Setting the scene:
So I have a directory with 50 .csv files in it.
All files have unique names e.g. 1.csv 2.csv ...
The contents of each may vary in the number of rows but always have 4 columns
The column headers are:
- Date
- Result 1
- Result 2
- ID
I want them all to be merged together into one dataframe (mydf) and then I'd like to ignore any rows where there is an NA value.
So that I can count how many complete instances of an "ID" there were.
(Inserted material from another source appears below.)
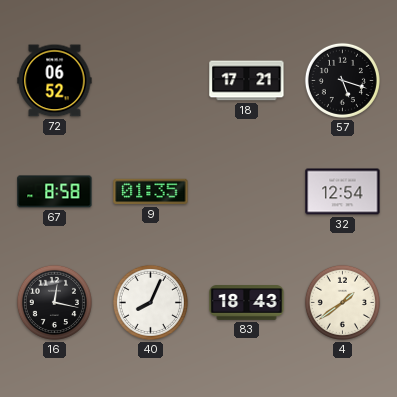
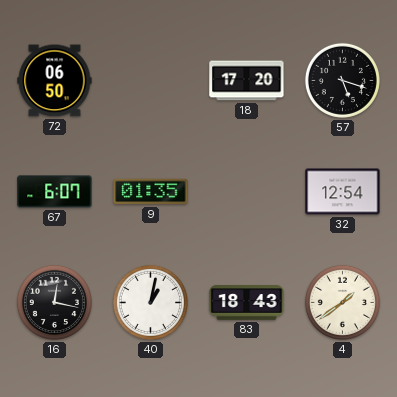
72: 06:52 -> 06:50
18: 17:21 -> 17:20
67: 8:58 -> 6:07
40: 8:04 -> 1:02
By calling for example;
- myfunc("my_files", 1)
- myfunc("my_files", c(2,4,6))
My code so far:
myfunc <- function(directory, id = 1:50) {
files_list <- list.files(directory, full.names=T)
mydf <- data.frame()
for (i in 1:50) {
mydf <- rbind(mydf, read.csv(files_list[i]))
}
mydf_subset <- mydf[which(mydf[, "ID"] %in% id),]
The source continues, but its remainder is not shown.